De fuera solo una noticia, y la recojo porque es un indicativo de a que extremos de imbecilidad hemos llegado en esta sociedad; “Un exboxeador argentino muere atragantado en un concurso de cruasanes”. Hay que ser poco creativo para montar estos tipos de concursos, que además acaban de mala manera.

De eso que antes llamábamos nacional hay noticias que se comen al resto. Una de ellas es el carajal en el que está metiendo al país el Supremo con el asunto de las hipotecas. Con esto, lo que está aflorando es la impunidad con que los políticos nos cargan de impuestos para su mayor goce y regocijo. Así, nos acabamos de enterar que ese impuesto de las hipotecas es “también” para las comunidades autónomas, o mejor dicho, para los dirigentes de esas comunidades, para que lo gasten como mejor les parezca. Ahora, el pánico cunde con solo pensar que puede, sólo puede, que tengan que devolver la pasta cobrada. Naturalmente y por ejemplo, la Junta de doña Susana no va a poder devolver ni un duro de eso porque ni se sabe por dónde andarán esos caudales, con lo que va a pasar que, “otra vez”, seamos el común de los mortales no afiliados al partido, los que tengamos que devolver una pasta que no nos hemos llevado.
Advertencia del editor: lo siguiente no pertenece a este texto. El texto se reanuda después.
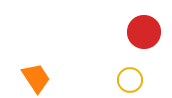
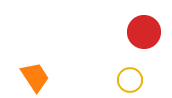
orange trapezoid: moved 1 px left, 1 px up
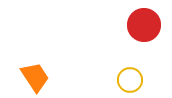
red circle: moved 7 px up
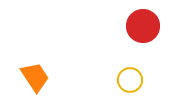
red circle: moved 1 px left, 1 px down
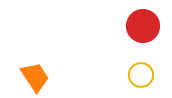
yellow circle: moved 11 px right, 5 px up
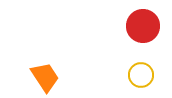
orange trapezoid: moved 10 px right
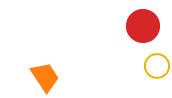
yellow circle: moved 16 px right, 9 px up
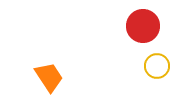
orange trapezoid: moved 4 px right
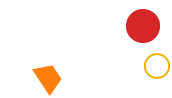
orange trapezoid: moved 1 px left, 1 px down
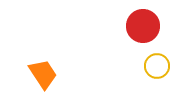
orange trapezoid: moved 5 px left, 4 px up
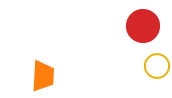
orange trapezoid: moved 2 px down; rotated 36 degrees clockwise
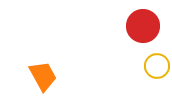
orange trapezoid: rotated 32 degrees counterclockwise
Otra noticia es de esas que se intentan difuminar para no llamar la atención. Claro que esto a veces no lo pueden conseguir esos medios de comunicación tan imparciales que tenemos. Ayer pasó; “Ascienden a 17 los inmigrantes muertos en las costas de Cádiz y Melilla”. Cómo ha habido muertos no han tenido más remedio que sacarlos en lugar destacado, ya que los muertos venden mucho, pero hace un par de días se dijo en una emisora, en voz muy bajita, que en la semana anterior habían llegado a nuestra costa, la del sur, “otros” ochocientos inmigrantes en patera. Eso no se podía decir en primera plana por dos razones, la primera porque habría que especificar que esos son más o menos los que llegan cada semana, y segundo porque habría que explicar otra vez más, que eso del “efecto llamada” del Aquarius no existe.  Que las ganas de salir en los papeles en plan salvador, y la propaganda que se le dio al asunto, no fueran oídos por nadie más y que las ganas de colgarse medallas sale gratis… al país. De estas cosas se habla poco, es mejor seguir prestándole atención al tal Villarejo que ese tipo y sus bajezas dan mucho juego y entretienen al personal.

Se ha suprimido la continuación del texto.